Secondo i detrattori era anche una scelta di cartello, per non investire in ricerca e soluzioni aerodinamiche. Anche perché non si trattava spesso di autentiche auto sportive ma solo potenti, come Mercedes S e Bmw 7.
Inoltre all’epoca non si era ancora affermata l’attuale impronta “muscolare” verso la quale tendono un po’ tutti i costruttori premium. Il desiderio comune era più improntato verso un’eleganza compassata, non necessariamente sportiva. Non solo in campo automobilistico.
Di fatto questi costruttori già limitavano da tempo la velocità delle loro versioni di gamma più potenti e all'epoca, quando modelli estremi come gli attuali non c'erano e le potenze in gioco erano più basse, pareva a tutti una buona idea.
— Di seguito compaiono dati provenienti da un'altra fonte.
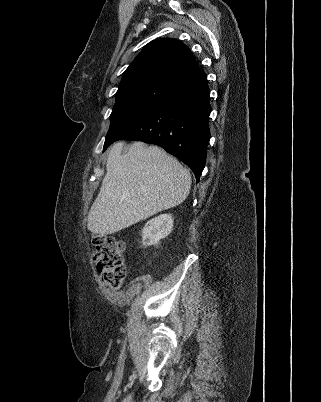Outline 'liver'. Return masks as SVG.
<instances>
[{"instance_id":"liver-1","label":"liver","mask_w":321,"mask_h":402,"mask_svg":"<svg viewBox=\"0 0 321 402\" xmlns=\"http://www.w3.org/2000/svg\"><path fill=\"white\" fill-rule=\"evenodd\" d=\"M124 143L111 148L100 192L92 204L87 227L108 235L162 210L181 204L191 188L190 172L157 146Z\"/></svg>"}]
</instances>
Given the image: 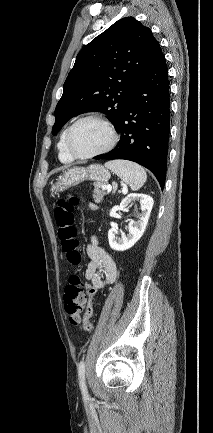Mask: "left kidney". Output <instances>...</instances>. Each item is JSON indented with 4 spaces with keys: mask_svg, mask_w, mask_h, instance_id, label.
<instances>
[{
    "mask_svg": "<svg viewBox=\"0 0 213 433\" xmlns=\"http://www.w3.org/2000/svg\"><path fill=\"white\" fill-rule=\"evenodd\" d=\"M132 201H139L141 204V213L137 222H129L128 231L126 235L121 231V238H117L116 234L119 233L118 228L112 227L108 231L109 245L113 250L125 251L132 246L142 237L153 207V198L146 194L132 193L127 195L120 203V209H125Z\"/></svg>",
    "mask_w": 213,
    "mask_h": 433,
    "instance_id": "obj_1",
    "label": "left kidney"
}]
</instances>
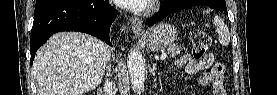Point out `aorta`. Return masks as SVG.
<instances>
[{
	"mask_svg": "<svg viewBox=\"0 0 277 95\" xmlns=\"http://www.w3.org/2000/svg\"><path fill=\"white\" fill-rule=\"evenodd\" d=\"M128 71L135 92L140 95L144 89L145 65L141 53L133 48L128 54Z\"/></svg>",
	"mask_w": 277,
	"mask_h": 95,
	"instance_id": "obj_1",
	"label": "aorta"
}]
</instances>
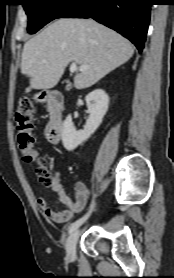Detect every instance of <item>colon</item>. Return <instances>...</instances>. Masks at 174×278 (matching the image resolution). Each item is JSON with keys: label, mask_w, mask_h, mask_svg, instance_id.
<instances>
[{"label": "colon", "mask_w": 174, "mask_h": 278, "mask_svg": "<svg viewBox=\"0 0 174 278\" xmlns=\"http://www.w3.org/2000/svg\"><path fill=\"white\" fill-rule=\"evenodd\" d=\"M33 112L34 104L32 100L30 98H23L14 115L18 149L21 152L23 159L27 162L37 159V153L33 146L34 139L31 133V119ZM39 163L40 165L36 169L37 176L43 185L51 186L54 178L47 166L45 158H40Z\"/></svg>", "instance_id": "obj_1"}]
</instances>
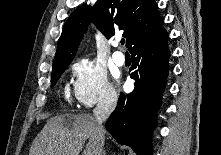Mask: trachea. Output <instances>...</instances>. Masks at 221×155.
<instances>
[{
    "mask_svg": "<svg viewBox=\"0 0 221 155\" xmlns=\"http://www.w3.org/2000/svg\"><path fill=\"white\" fill-rule=\"evenodd\" d=\"M124 43H125V40H124V39H122V40H121V44H122V45H124Z\"/></svg>",
    "mask_w": 221,
    "mask_h": 155,
    "instance_id": "1",
    "label": "trachea"
}]
</instances>
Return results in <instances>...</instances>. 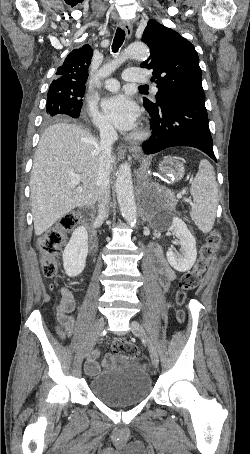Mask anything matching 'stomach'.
<instances>
[{"mask_svg":"<svg viewBox=\"0 0 250 454\" xmlns=\"http://www.w3.org/2000/svg\"><path fill=\"white\" fill-rule=\"evenodd\" d=\"M159 169L161 176L168 181L178 180L184 174L183 165L172 158L164 159L160 163Z\"/></svg>","mask_w":250,"mask_h":454,"instance_id":"1","label":"stomach"}]
</instances>
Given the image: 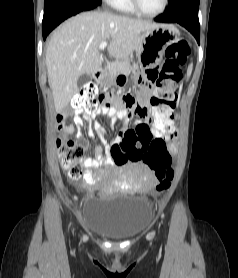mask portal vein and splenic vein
<instances>
[{"label":"portal vein and splenic vein","instance_id":"1","mask_svg":"<svg viewBox=\"0 0 238 278\" xmlns=\"http://www.w3.org/2000/svg\"><path fill=\"white\" fill-rule=\"evenodd\" d=\"M108 43L107 42H102L99 44V49L104 50L107 47Z\"/></svg>","mask_w":238,"mask_h":278}]
</instances>
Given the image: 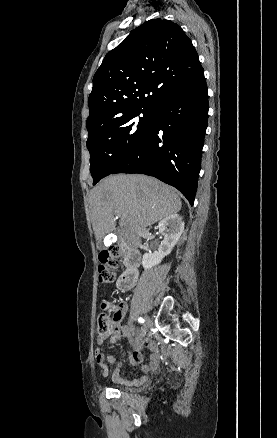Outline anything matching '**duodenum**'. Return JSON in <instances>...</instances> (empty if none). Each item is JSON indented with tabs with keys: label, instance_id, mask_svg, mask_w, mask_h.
Instances as JSON below:
<instances>
[{
	"label": "duodenum",
	"instance_id": "410a0bca",
	"mask_svg": "<svg viewBox=\"0 0 277 438\" xmlns=\"http://www.w3.org/2000/svg\"><path fill=\"white\" fill-rule=\"evenodd\" d=\"M119 246L125 252L126 259L125 270L118 281V288L125 292L130 290L137 281L140 256L135 245L128 241L119 242Z\"/></svg>",
	"mask_w": 277,
	"mask_h": 438
}]
</instances>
Comunemente si parlava di velocità limitata elettronicamente, nel senso che interveniva un blocco che impediva all'auto di accelerare oltre.
Oggi questo accordo è caduto largamente in disuso ma mi ha fatto tornare alla mente un caso particolare ad esso riconducibile: la prima Bmw M3 serie E36.
Quest'auto, della potenza di 286 cavalli e probabilmente la migliore della sua categoria, si dimostrava nelle prove su strada eccezionalmente reattiva, tanto da battere in ripresa modelli molto più potenti. Per esempio, nel test della rivista Auto aveva realizzato la ripresa da 80 a 160 orari in circa 15 secondi contro i 17 della Ferrari F355, un'auto da 380 cavalli.
Il motivo di tanta brillantezza era anche nel predetto limite di 250 orari.
Esso non veniva principalmente rispettato tramite un blocco elettronico, ma semplicemente accorciando i rapporti della trasmissione; tanto che a 250 all'ora in quinta (rapporto più lungo) il motore era vicinissimo al massimo dei giri.
Accordo rispettato, con beneficio sulle prestazioni.
Velocità massima a parte, of course.